The Tibet Oral History Archive Project and Digital Preservation

  1. 1. Linda Cantara

    Case Western Reserve University

Work text
The Tibet Oral History Archive Project 1 (TOHAP) is part
of the research and education program of the Center for
Research on Tibet in the Department of Anthropology at Case
Western Reserve University.2 The Center was created in 1987
by Melvyn Goldstein, John Reynold Harkness Professor of
Anthropology, and Cynthia Beall, Sarah Idell Pyle Professor
of Anthropology, to generate and disseminate new knowledge
about Tibetan culture, society, and history, and was the
academic pioneer in opening Tibet to in-depth anthropological
and historical research. The TOHAP builds on a series of
fieldwork-based studies that have examined the adaptation of
Tibetans to high altitude, and the changes that have occurred
since Tibet's incorporation into the People’s Republic of China
in 1951.
The Tibet Oral History Archive includes three primary
• The Common Folk Oral History Collection: nearly 2,000
hours of interviews with hundreds of ordinary rural and
urban Tibetans about their life experiences. Since the
number of individuals in Tibet who were adults in 1959 --
the end of the traditional era -- is rapidly dwindling, there
is particular urgency to document the voices of ordinary
Tibetans in order understand the diversity of life as it was
lived in Tibet as well as the way the salient historical events
played out among the different strata of society.

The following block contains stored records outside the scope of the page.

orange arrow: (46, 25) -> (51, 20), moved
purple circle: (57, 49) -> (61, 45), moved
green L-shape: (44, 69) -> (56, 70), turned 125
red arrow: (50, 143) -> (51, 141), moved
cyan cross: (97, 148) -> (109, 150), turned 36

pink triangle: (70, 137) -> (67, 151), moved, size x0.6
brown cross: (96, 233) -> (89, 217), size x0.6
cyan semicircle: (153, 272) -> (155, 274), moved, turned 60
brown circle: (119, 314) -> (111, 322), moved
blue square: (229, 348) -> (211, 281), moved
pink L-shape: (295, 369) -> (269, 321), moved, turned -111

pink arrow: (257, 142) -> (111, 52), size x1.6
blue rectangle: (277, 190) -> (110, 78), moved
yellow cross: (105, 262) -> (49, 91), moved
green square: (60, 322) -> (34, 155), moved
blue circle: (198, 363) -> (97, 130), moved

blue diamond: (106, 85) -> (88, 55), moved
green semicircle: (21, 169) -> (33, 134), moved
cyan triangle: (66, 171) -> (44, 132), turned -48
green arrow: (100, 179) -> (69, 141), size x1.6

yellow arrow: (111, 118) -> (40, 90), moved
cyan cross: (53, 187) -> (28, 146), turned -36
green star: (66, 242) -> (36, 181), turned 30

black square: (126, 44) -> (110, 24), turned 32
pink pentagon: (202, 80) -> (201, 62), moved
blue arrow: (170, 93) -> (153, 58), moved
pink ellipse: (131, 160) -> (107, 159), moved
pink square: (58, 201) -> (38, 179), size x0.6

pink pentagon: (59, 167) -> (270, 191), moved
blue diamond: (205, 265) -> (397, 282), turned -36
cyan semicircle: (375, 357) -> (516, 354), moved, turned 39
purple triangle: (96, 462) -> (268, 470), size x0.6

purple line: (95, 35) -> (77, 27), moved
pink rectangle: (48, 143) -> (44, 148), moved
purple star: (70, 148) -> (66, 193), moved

• The Political History Collection: approximately 400 hours
of historical interviews with former Tibetan government
officials who played important roles in modern Tibetan
history, including His Holiness the Dalai Lama. These
interviews cover the traditional period before Tibet was
incorporated into the People's Republic of China
(1913-1951) and the subsequent period up to the end of the
Cultural Revolution in 1976.
• The Drepung Monastery Collection: approximately 350
hours of interviews with about one hundred monks who
were members of Drupung Monastery, Tibet's largest
monastery, at the end of the traditional era. These interviews
are unique in that they provide the only in-depth window
into large-scale monasticism in traditional Tibetan society Conducted primarily in the Tibetan language, the interviews
were taped on audio cassettes which have subsequently been
digitized in three formats: archival WAVE files, medium format
QuickTime files, and compressed delivery MP3 (MPEG) files.
The interviews have been transcribed and translated into English
and were initially saved as Microsoft Word documents.

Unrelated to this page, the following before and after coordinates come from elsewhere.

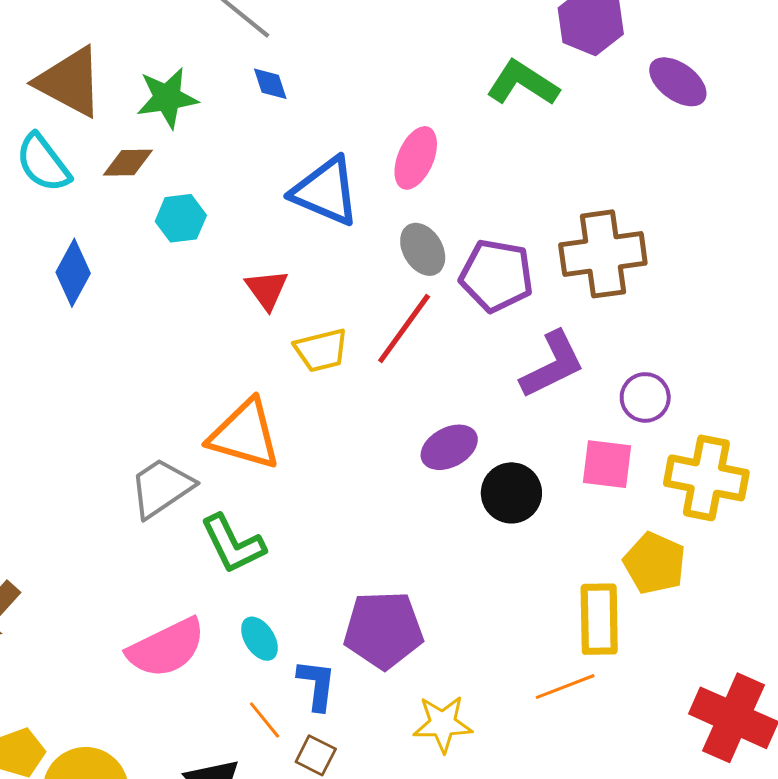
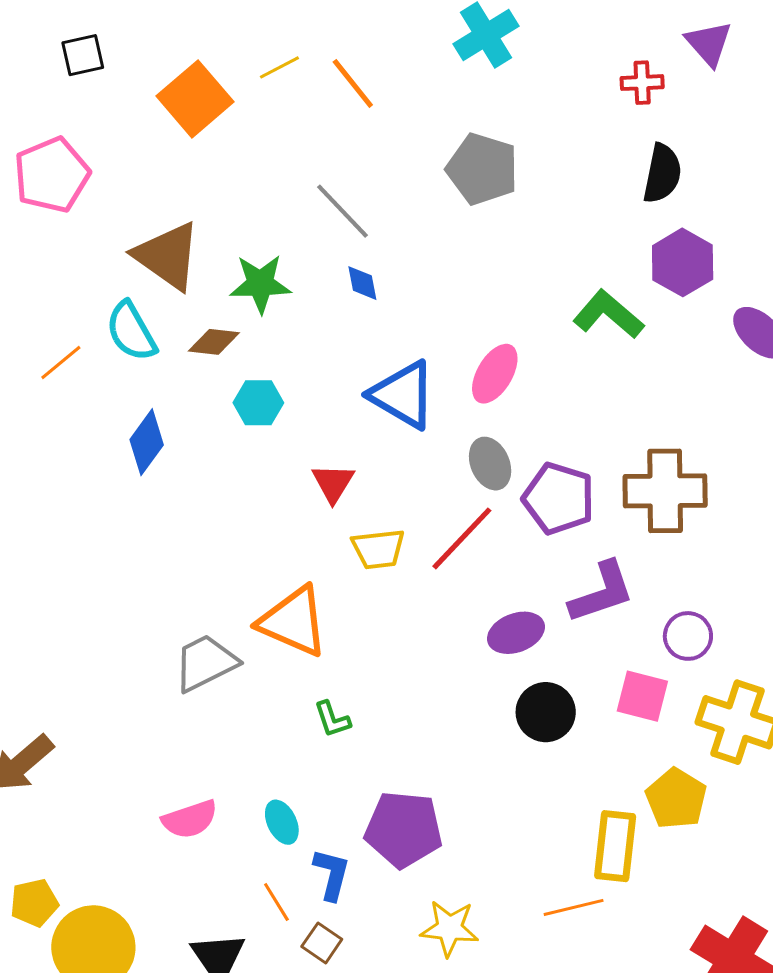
purple ellipse: (449, 447) -> (516, 633), moved
green L-shape: (233, 544) -> (332, 719), moved, size x0.6
pink semicircle: (166, 648) -> (190, 819), size x0.7

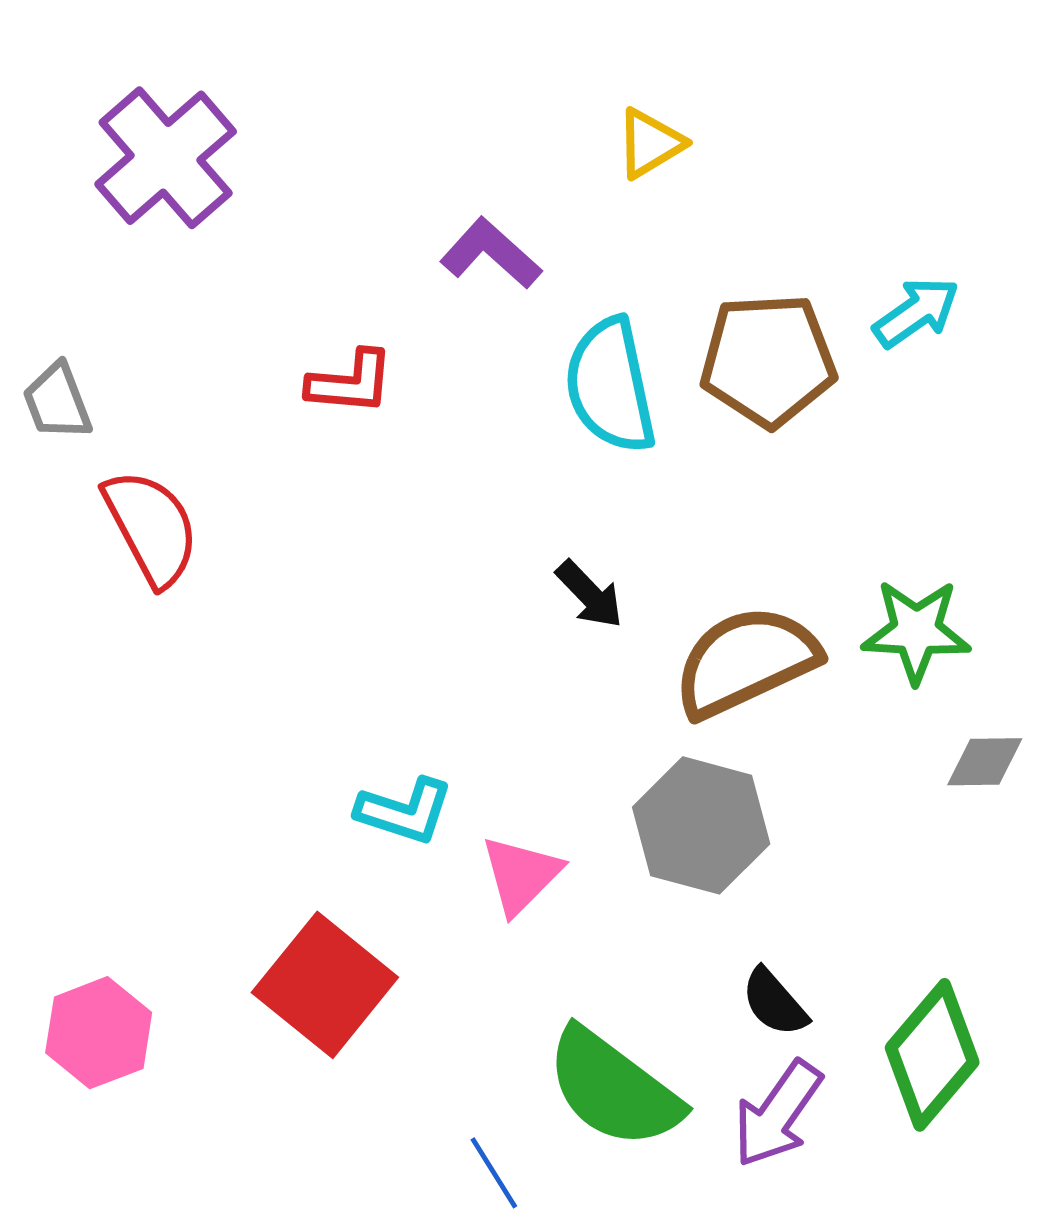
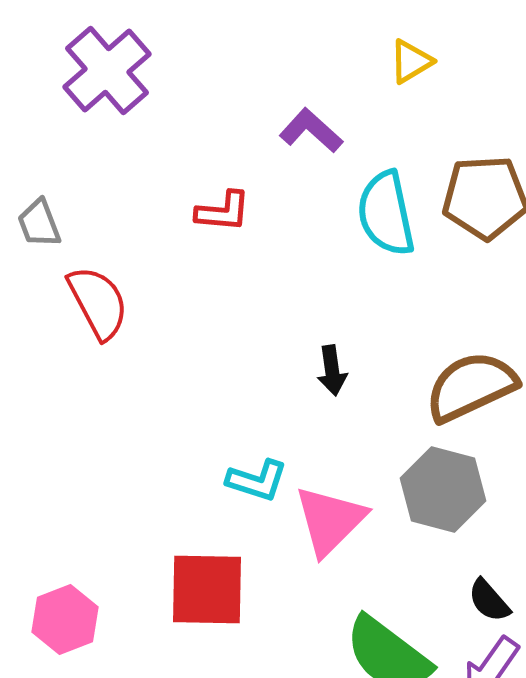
black arrow: (590, 594) -> (332, 370), moved, turned 36
pink triangle: (521, 875) -> (330, 520), size x1.4
red square: (325, 985) -> (207, 589), turned -38

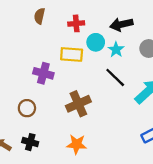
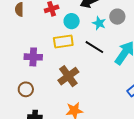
cyan star: (116, 50) -> (99, 23), moved
yellow rectangle: (72, 54) -> (63, 41), moved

Professor Goldstein, Editor of the Archive, has partnered with
Kelvin Smith Library to prepare the audio files and transcripts
for online dissemination and long-term preservation. For online
dissemination via the World Wide Web, we are converting the
Word documents to plain text and encoding them in XML using
the Text Encoding Initiative (TEI) Document Type Definition
(DTD) for Transcriptions of Speech.3 To facilitate
understanding, the Archive will also include a glossary of terms,
encoded in XML using the TEI-DTD for Printed Dictionaries.4
A programmer has been hired to create a Web-based tool for
creating the glossary and an application for automatically
encoding extended pointer notation to link terms in the
transcripts to their definitions in the glossary. Work is also
underway to design an end user interface which will include
browse and search functions. In the meantime, we are
temporarily transforming the XML files to XHTML and using
the Greenstone Digital Library Software to facilitate local
A larger concern, however, is how to ensure long-term
preservation of and access to the Archive. In 1996, the
Commission on Preservation and Access (CPA) and Research
Library Group (RLG) Task Force on Archiving of Digital
Information published a seminal report on the long-term
preservation of digital resources.6 Since then, virtually every
significant publication about digital preservation has indicated
that primary responsibility for initiation and management of
the metadata necessary to ensure long-term access to digital
resources begins with the creator of the resource. Traditionally,
it has been the role of librarians and archivists to ensure
long-term viability of and access to cultural heritage materials,
but this is not within the realm of expertise of the majority of
scholars in the humanities and social sciences. Thus, if the
creators of digital resources are responsible for initiating
lifecycle documentation of the descriptive, administrative, and
structural metadata necessary to migrate, emulate, or otherwise
translate existing resources to future hardware and software
configurations -- a task foreign to most discipline-based scholars
-- close collaboration with information technology professionals
early in a project is imperative.
Protocols and standards for digital preservation are now under
vigorous development, yet there are still many unknowns. For
the short-term, multiple copies of the audio and XML files will
be maintained in multiple locations at Case Western Reserve
University, both at the Center for Research on Tibet as well as
in Digital Case, Kelvin Smith Library's Fedora repository.7
For the long-term, the Asian Division of the Library of Congress
has expressed interest in hosting the completed Archive. To
prepare the Tibet Oral History Archive for deposit with the
Library of Congress, we are creating a Submission Information
Package (SIP) in compliance with the Reference Model for an
Open Archival Information System (OAIS),8 using the Metadata
Encoding and Transmission Standard (METS), a metadata
standard for encoding descriptive, administrative, and structural
metadata regarding objects within a digital library.9 This paper
will present a prototype for scholar-librarian collaboration in
the digital preservation of multimedia resources, including a
discussion of the practical aspects of constructing a METS
document for the Tibet Oral History Archive, with particular
attention to the multiple metadata standards that must be
bundled with the digital files to create a robust Submission
Information Package.